Other senators are just getting testy about the issue. Claire McCaskill (D-Mo.), one of the few Democrats still considered “on the fence” when it comes to including climate provisions, flatly refused to discuss the issue with reporters. “I’m not going to talk about energy. I got burned twice last week,” said McCaskill, indicating that some unnamed reporter had misquoted. McCaskill is one of the Democrats folks are watching most closely on this issue, since she has yet to weigh in publicly one way or another. I have no idea what quote she is referring to as having been wrong.

She claims she was misquoted so now she’ll say nothing?  Typical McCaskill. I wonder if this Politico article might be what’s got McCaskill clamming up?  The author makes the argument that McCaskill’s allies, the so-called “brown dogs,” are the reason we’ll get a safely neutered climate bill if we get anything at all:

… despite months of legwork by the president’s Senate allies, few of these so-called Brown Dogs are biting.

He continues, quoting McCaskill:

I think it’s still a work in progress,” said Missouri Sen. Claire McCaskill, who worries that a cap would be a loser for Democrats in November. “You know, it took 50 years on health care.”

The party that has moderates is the party that governs,” McCaskill said. “If we don’t have moderates, we’re the minority.

This quote is These quotes are certainly outrageous enough to leave McCaskill feeling burned if she was misquoted. But if she was truly misquoted, why doesn’t she just put the record straight instead of equivocating? All I can say is that if she is not trying to play both sides against the middle, she had better get hustling to do just that – because if this quote is not a misrepresentation of her beliefs, she deserves whatever grief she gets.  

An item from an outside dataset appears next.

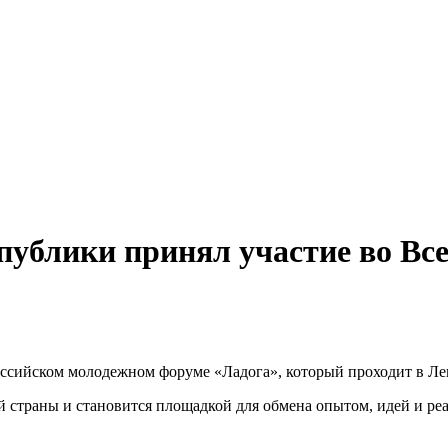
публики принял участие во Вс
оссийском молодежном форуме «Ладога», который проходит в Ле
 страны и становится площадкой для обмена опытом, идей и реал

And if this putative statement is an accurate representation of what McCaskill said, she may have inadvertently put her finger on exactly what is wrong with Washington D.C – anyone who thinks that we’ve got fifty years to “fix” the climate problem, or that a party of impotent “moderates” gets points for governing without doing anything of substance in the face of a genuine crisis is right there at the heart of the problem. There is no reason that I can think of  to send folks to Washington to sit on their hands and make mealy-mouth sounds while the crap piles up – or even, as is closer to McCaskill’s case, to make a few prissy gestures about cleaning up around the edges of the mess while shuddering with genteel horror at the thought of tackling the biggest piles.